Portfolio Update - May 2022

I have been building a spreadsheet by which I can quickly look at what all constitutes my portfolio. I do this for my own ability to understand how big a particular position is, and whether or not I should be adding in a particular sector, or country, or category of investments.

Since this tracking has gotten reasonably mature over the past few months, I thought I will share them here.

This is the first breakdown. This is based on the sectors of investment I have in my portfolio. Some of the Funds, ETFs and Funds of Funds are so broad in their coverage that I had no option but to categorise them individually.
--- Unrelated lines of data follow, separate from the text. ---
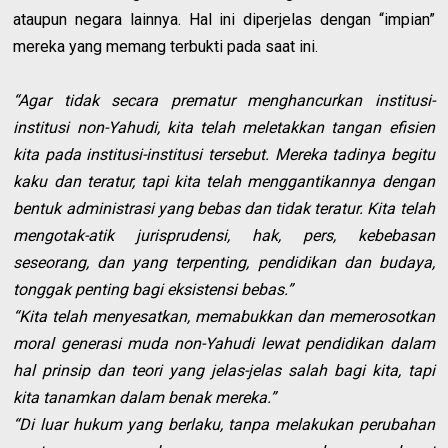
ataupun negara lainnya. Hal ini diperjelas dengan “impian”
mereka yang memang terbukti pada saat ini.
“Agar tidak secara prematur menghancurkan institusi-
institusi non-Yahudi, kita telah meletakkan tangan efisien
kita pada institusi-institusi tersebut. Mereka tadinya begitu
kaku dan teratur, tapi kita telah menggantikannya dengan
bentuk administrasi yang bebas dan tidak teratur. Kita telah
mengotak-atik jurisprudensi, hak, pers, kebebasan
seseorang, dan yang terpenting, pendidikan dan budaya,
tonggak penting bagi eksistensi bebas.”
“Kita telah menyesatkan, memabukkan dan memerosotkan
moral generasi muda non-Yahudi lewat pendidikan dalam
hal prinsip dan teori yang jelas-jelas salah bagi kita, tapi
kita tanamkan dalam benak mereka.”
“Di luar hukum yang berlaku, tanpa melakukan perubahan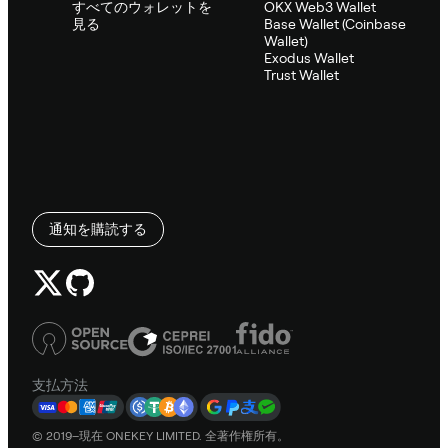
すべてのウォレットを
OKX Web3 Wallet
見る
Base Wallet (Coinbase
Wallet)
Exodus Wallet
Trust Wallet
通知を購読する
支払方法
© 2019–現在 ONEKEY LIMITED. 全著作権所有。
Notable changes in this over the past month

  • Allocation to Commodities have gone up (from 4.4%). The opportunities in commodities continues to be interesting.
  • Allocation to Energy has come down (from 8.6%). I had one large UK based Energy position and after the windfall tax announcement I have exited that position altogether. I have taken minor energy ETF based derivatives position that I will talk later about
  • Cash has reduced (from 10.1%)
  • I have exited Aviation altogether - it was only one position and I have exited it altogether. I still have travel exposure. A month before, that sector was 3.9.
The next breakdown is a geography based breakdown. Geography used here is where I believe the company draws its revenues from, not where they are listed. You will see both UK and Europe being listed - this is because in some cases the revenues are primarily from UK, whereas in other cases, UK listed companies may be drawing their revenue from Europe. There is some subjectivity in these allocations, so read this chart with a pinch of salt.
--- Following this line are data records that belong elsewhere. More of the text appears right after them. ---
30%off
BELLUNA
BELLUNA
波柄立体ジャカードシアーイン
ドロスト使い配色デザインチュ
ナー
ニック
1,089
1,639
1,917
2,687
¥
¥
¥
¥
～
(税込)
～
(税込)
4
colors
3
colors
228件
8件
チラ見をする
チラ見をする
Notable changes in the past month:

  • Australia have gone up (from 9.5%) as it is rich in special situations as well as commodity opportunities.
  • UK has reduced (from about 10%) as I have exited the position I talked about in my previous post.
Based on thesis, here is the breakdown

The only notable change here has been a reduction in Derivatives holdings. This is because I have swapped being long on some in the money Calls to being short on out of the money Puts in the same positions. I am tracking here based on price of the PUTs, but the amount of capital at risk (based on the full ex-liquidity of the Puts) is very much similar to previous month. I am also trying out a new chart starting this month, and that is by the expected duration of holding.
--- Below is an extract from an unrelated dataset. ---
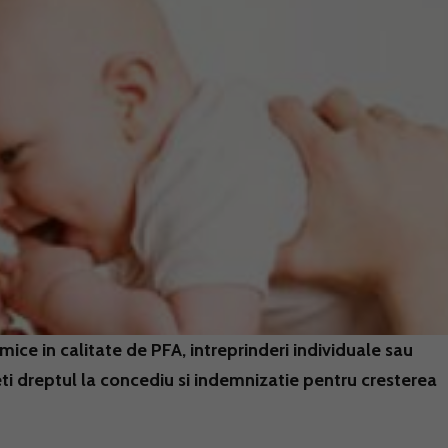
mice in calitate de PFA, intreprinderi individuale sau
aveti dreptul la concediu si indemnizatie pentru cresterea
I expect Short Term positions to wind down within 6-9 months, Medium Term to unwind in about 12-18 months and anything longer than that to play out, or positions I plan to hold for a very long period are categorised under Long Term. Since I have only started tracking it, I can’t note any changes. I will track changes in due course of time.

General Notes

Special Situations continue to be very attractive and there are so many trades available in this category. The most public of them are ATVI, TWTR and SAVE and there is ample literature around for you to understand what is happening in these trades. I am involved in all of them, though I am using derivatives with conservative strike prices to enter these positions. I have generally preferred to not write Puts for a while, but given the nature of these opportunities, I have been drawn back to using them for particular trades. Let’s see how they pan out.

Special Situations have also been the most resilient to the market volatility in the past 2 months. Since most of the positions are underwritten by some well known price point, or are less liquid and none of the players in the trade have blinked, they have all kept up their price points rather well. Of course, none of that stability will matter unless they also pay off. So, fingers crossed on that.